Dynamic compression/decompression is a good feature; the challenge here, as always, is to use it in the most effective way,
General request. It is a compete thing. When people compare Kestrel/HttpClient to other libraries they'll see "Hello world" REST or gRPC requests and responses be X bytes bigger on .NET because there is no dynamic compression.
When I added dynamic compression to Kestrel responses it not only reduced network traffic, it saved CPU. It is faster to lookup an entry in the dynamic table and write a small ID to the response than it was to encode and write the whole name and value. This was true even for the small response header values used by gRPC.
The overall benefit is variable depending on how much headers change from request to request, but from what I've seen dynamic compression is an overall perf win in network usage and RPS.
The HPack dynamic support in .NET is already pretty good. Both handling incoming dynamic headers (HttpClient/Kestrel) and sending outgoing dynamic headers (Kestrel).

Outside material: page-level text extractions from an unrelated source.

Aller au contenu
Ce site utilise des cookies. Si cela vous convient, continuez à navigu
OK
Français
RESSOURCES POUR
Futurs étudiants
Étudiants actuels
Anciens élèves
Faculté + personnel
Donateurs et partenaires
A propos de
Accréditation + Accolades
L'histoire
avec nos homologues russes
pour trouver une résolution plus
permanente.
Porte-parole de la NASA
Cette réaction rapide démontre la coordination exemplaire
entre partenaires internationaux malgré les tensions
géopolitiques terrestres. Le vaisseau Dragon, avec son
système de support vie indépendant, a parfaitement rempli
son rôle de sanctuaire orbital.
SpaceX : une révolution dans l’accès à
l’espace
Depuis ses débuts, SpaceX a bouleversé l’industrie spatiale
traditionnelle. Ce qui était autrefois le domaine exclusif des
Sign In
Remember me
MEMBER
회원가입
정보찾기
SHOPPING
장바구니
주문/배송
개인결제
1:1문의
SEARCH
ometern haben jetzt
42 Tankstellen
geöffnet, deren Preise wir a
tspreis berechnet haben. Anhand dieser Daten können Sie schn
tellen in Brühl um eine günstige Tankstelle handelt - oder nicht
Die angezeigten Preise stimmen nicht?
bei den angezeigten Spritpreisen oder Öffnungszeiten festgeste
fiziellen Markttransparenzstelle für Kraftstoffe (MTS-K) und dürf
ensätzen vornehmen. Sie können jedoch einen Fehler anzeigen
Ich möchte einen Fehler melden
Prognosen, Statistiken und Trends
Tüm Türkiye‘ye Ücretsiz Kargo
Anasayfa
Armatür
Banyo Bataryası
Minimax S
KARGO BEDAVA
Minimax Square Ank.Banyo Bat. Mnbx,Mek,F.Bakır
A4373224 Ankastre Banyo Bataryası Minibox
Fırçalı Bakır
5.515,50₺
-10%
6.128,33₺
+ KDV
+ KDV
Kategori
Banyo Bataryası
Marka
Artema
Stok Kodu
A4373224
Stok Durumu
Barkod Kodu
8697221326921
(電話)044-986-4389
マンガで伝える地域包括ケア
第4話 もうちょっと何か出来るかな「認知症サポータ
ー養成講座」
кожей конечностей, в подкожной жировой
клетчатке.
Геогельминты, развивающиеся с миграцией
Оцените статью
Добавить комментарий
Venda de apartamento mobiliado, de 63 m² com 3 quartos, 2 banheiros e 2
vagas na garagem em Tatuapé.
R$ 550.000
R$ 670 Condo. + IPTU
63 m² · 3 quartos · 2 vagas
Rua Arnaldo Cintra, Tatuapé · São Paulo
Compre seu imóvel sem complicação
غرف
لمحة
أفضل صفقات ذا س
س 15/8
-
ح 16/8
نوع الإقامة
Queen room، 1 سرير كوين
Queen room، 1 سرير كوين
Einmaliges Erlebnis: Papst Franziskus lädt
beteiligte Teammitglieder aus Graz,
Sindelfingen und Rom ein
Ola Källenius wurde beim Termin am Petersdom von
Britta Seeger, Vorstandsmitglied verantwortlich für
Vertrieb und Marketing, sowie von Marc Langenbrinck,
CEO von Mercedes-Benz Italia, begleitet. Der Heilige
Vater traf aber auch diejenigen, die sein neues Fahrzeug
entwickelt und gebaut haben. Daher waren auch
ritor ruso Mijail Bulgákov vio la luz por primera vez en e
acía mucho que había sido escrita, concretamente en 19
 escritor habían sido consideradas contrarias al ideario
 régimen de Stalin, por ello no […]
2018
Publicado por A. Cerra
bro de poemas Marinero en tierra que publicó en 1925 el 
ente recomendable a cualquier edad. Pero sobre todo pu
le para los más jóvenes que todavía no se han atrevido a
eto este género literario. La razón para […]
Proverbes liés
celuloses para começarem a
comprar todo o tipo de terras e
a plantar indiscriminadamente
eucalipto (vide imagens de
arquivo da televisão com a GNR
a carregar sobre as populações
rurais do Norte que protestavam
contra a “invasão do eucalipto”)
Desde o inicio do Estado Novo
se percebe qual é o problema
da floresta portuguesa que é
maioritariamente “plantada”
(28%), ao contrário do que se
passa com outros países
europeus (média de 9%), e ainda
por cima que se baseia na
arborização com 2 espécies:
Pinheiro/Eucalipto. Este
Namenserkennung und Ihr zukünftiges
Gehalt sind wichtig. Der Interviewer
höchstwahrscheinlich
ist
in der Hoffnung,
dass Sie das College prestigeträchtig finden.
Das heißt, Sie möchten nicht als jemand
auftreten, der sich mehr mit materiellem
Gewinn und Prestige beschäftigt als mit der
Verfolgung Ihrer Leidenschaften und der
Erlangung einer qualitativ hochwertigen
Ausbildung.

I haven't looked closely at QPack at all. First questions:
QPack is not that different than HPack in theory.
The main difference, as I understand it, is that HPack relies on HEADER blocks being processed in order, which suffers from head-of-line blocking. QPack defines a model that does not assume in order processing. As such it is somewhat more complex, but more flexible as well.
The static table is a bit different too, I think, but the difference is not huge.
Triage: Moving to Future, does not seem to be critical for 6.0. Note: We don't do compression for HPACK as it was too CPU intensive.
Triage: Leave it in Future for now. We can revisit if perf analysis demonstrates there may be measurable values (it did not for HTTP/2 HPACK). This is fairly isolated and should be straightforward spec implementation, marking as up-for-graps.
I believe QPackEncoder and QPackDecoder currently only support static header compression.
.NET should support dynamic compression to reduce network traffic and potentially save CPU usage spent encoding/decoding uncompressed header values.